======== Provided entries

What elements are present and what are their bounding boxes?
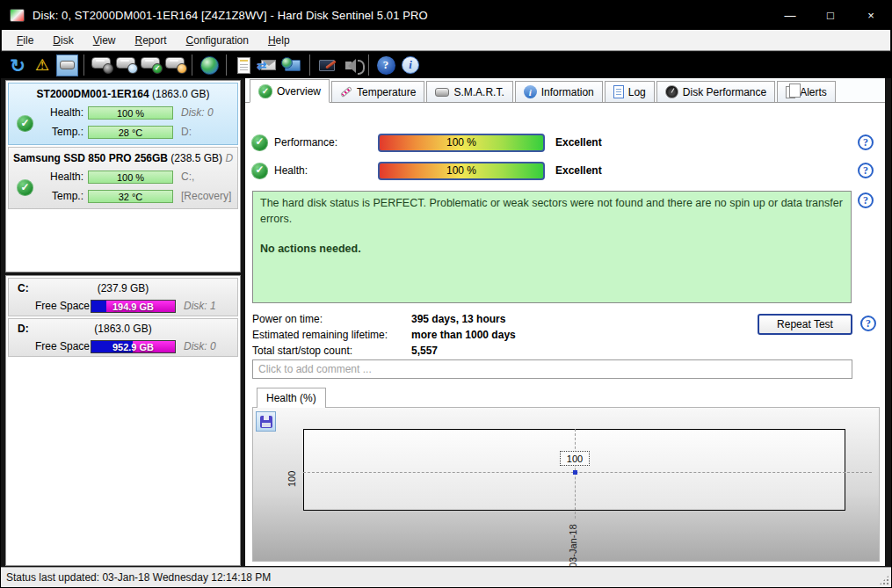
- y-axis-tick: 100: [286, 457, 297, 487]
- menu-report[interactable]: Report: [126, 32, 177, 49]
- disk-temp-row: Temp.: 28 °C D:: [12, 122, 234, 142]
- help-icon[interactable]: ?: [860, 316, 876, 331]
- x-axis-tick: 03-Jan-18: [568, 513, 578, 568]
- gridline-horizontal: [303, 472, 872, 473]
- repeat-test-button[interactable]: Repeat Test: [758, 314, 852, 335]
- window-controls: — □ ×: [770, 1, 891, 30]
- help-icon[interactable]: ?: [858, 134, 874, 150]
- comment-input[interactable]: [252, 359, 852, 379]
- app-logo-icon: [10, 9, 25, 22]
- check-icon: [258, 84, 272, 98]
- report-icon[interactable]: [231, 53, 256, 77]
- free-space-bar: 194.9 GB: [91, 300, 176, 313]
- info-value: 5,557: [411, 345, 438, 357]
- toolbar-separator: [368, 54, 369, 76]
- status-text: Status last updated: 03-Jan-18 Wednesday…: [6, 571, 271, 584]
- disk-health-row: Health: 100 % Disk: 0: [12, 103, 234, 122]
- globe-disk-icon[interactable]: [197, 53, 221, 77]
- refresh-icon[interactable]: ↻: [5, 53, 30, 77]
- disk-status-message: The hard disk status is PERFECT. Problem…: [252, 191, 852, 303]
- info-label: Power on time:: [252, 313, 411, 325]
- close-button[interactable]: ×: [851, 1, 891, 30]
- disk-number: Disk: 1: [184, 300, 216, 312]
- disk-health-row: Health: 100 % C:,: [12, 167, 234, 186]
- data-point: [573, 470, 577, 475]
- disk-list-panel: ST2000DM001-1ER164 (1863.0 GB) Health: 1…: [5, 80, 241, 272]
- tab-information[interactable]: i Information: [515, 81, 603, 102]
- info-icon[interactable]: i: [398, 53, 423, 77]
- hard-disk-sentinel-window: Disk: 0, ST2000DM001-1ER164 [Z4Z1Z8WV] -…: [0, 0, 892, 588]
- drive-letters: C:,: [181, 171, 194, 183]
- save-chart-button[interactable]: [256, 411, 276, 432]
- info-label: Total start/stop count:: [252, 345, 411, 357]
- performance-bar: 100 %: [378, 134, 545, 152]
- temp-bar: 28 °C: [88, 126, 173, 139]
- temp-bar: 32 °C: [88, 190, 173, 203]
- disk-number: Disk: 0: [181, 106, 214, 119]
- menu-file[interactable]: File: [7, 32, 43, 49]
- tab-temperature[interactable]: Temperature: [331, 81, 424, 102]
- disk-clock-icon[interactable]: [113, 53, 138, 77]
- free-space-bar: 952.9 GB: [91, 340, 176, 353]
- disk-item-st2000[interactable]: ST2000DM001-1ER164 (1863.0 GB) Health: 1…: [8, 83, 238, 145]
- tab-smart[interactable]: S.M.A.R.T.: [426, 81, 512, 102]
- disk-ok-icon: [17, 115, 33, 132]
- log-icon: [613, 85, 624, 98]
- refresh-warning-icon[interactable]: ⚠: [30, 53, 54, 77]
- disk-title: Samsung SSD 850 PRO 256GB (238.5 GB) D: [12, 150, 234, 167]
- window-title: Disk: 0, ST2000DM001-1ER164 [Z4Z1Z8WV] -…: [33, 9, 428, 22]
- disk-panel-icon[interactable]: [54, 53, 79, 77]
- menu-configuration[interactable]: Configuration: [177, 32, 258, 49]
- disk-search-icon[interactable]: [163, 53, 187, 77]
- disk-check-icon[interactable]: ✓: [138, 53, 163, 77]
- toolbar-separator: [192, 54, 192, 76]
- toolbar: ↻ ⚠ ✓ ? i: [1, 52, 891, 78]
- toolbar-separator: [83, 54, 84, 76]
- chart-tab-health[interactable]: Health (%): [257, 388, 326, 408]
- partition-item-c[interactable]: (237.9 GB) C: Free Space 194.9 GB Disk: …: [8, 278, 238, 316]
- overview-content: Performance: 100 % Excellent ? Health: 1…: [245, 103, 885, 566]
- mail-sync-icon[interactable]: [256, 53, 280, 77]
- speaker-icon[interactable]: [339, 53, 364, 77]
- partition-size: (237.9 GB): [12, 280, 234, 297]
- help-icon[interactable]: ?: [858, 163, 874, 178]
- menu-disk[interactable]: Disk: [43, 32, 83, 49]
- resize-grip[interactable]: [879, 575, 889, 585]
- disk-temp-row: Temp.: 32 °C [Recovery]: [12, 186, 234, 206]
- info-icon: i: [524, 85, 537, 98]
- tab-alerts[interactable]: Alerts: [777, 81, 836, 102]
- disk-title: ST2000DM001-1ER164 (1863.0 GB): [12, 86, 234, 103]
- info-label: Estimated remaining lifetime:: [252, 329, 411, 341]
- health-chart: 100 100 03-Jan-18: [252, 407, 880, 562]
- disk-number: Disk: 0: [184, 340, 216, 352]
- health-bar: 100 %: [88, 171, 173, 184]
- partition-item-d[interactable]: (1863.0 GB) D: Free Space 952.9 GB Disk:…: [8, 318, 238, 357]
- help-icon[interactable]: ?: [858, 192, 874, 208]
- statusbar: Status last updated: 03-Jan-18 Wednesday…: [1, 567, 891, 587]
- monitor-pen-icon[interactable]: [315, 53, 339, 77]
- disk-gauge-icon[interactable]: [89, 53, 113, 77]
- menu-help[interactable]: Help: [258, 32, 300, 49]
- drive-letters: [Recovery]: [181, 190, 231, 202]
- help-icon[interactable]: ?: [373, 53, 398, 77]
- info-value: 395 days, 13 hours: [411, 313, 505, 325]
- drive-letters: D:: [181, 126, 192, 138]
- menu-view[interactable]: View: [83, 32, 126, 49]
- menubar: File Disk View Report Configuration Help: [2, 30, 890, 51]
- tabstrip: Overview Temperature S.M.A.R.T. i Inform…: [245, 78, 885, 103]
- free-space-label: Free Space: [35, 340, 91, 352]
- minimize-button[interactable]: —: [770, 1, 810, 30]
- tab-overview[interactable]: Overview: [250, 79, 330, 103]
- tab-disk-performance[interactable]: Disk Performance: [656, 81, 775, 102]
- free-space-label: Free Space: [35, 300, 91, 312]
- health-rating: Excellent: [555, 164, 602, 177]
- tab-log[interactable]: Log: [605, 81, 655, 102]
- disk-icon: [435, 88, 449, 97]
- maximize-button[interactable]: □: [810, 1, 851, 30]
- disk-item-samsung[interactable]: Samsung SSD 850 PRO 256GB (238.5 GB) D H…: [8, 147, 238, 209]
- health-row: Health: 100 % Excellent: [245, 161, 885, 180]
- gauge-icon: [665, 85, 678, 98]
- performance-rating: Excellent: [555, 136, 602, 149]
- pages-icon: [786, 86, 795, 98]
- network-computer-icon[interactable]: [280, 53, 305, 77]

================

## What this task involves
Run a filter over the data above and keep each line that contains the word "Configuration".

## Problem solution
- menu-configuration[interactable]: Configuration: [177, 32, 258, 49]
- menubar: File Disk View Report Configuration Help: [2, 30, 890, 51]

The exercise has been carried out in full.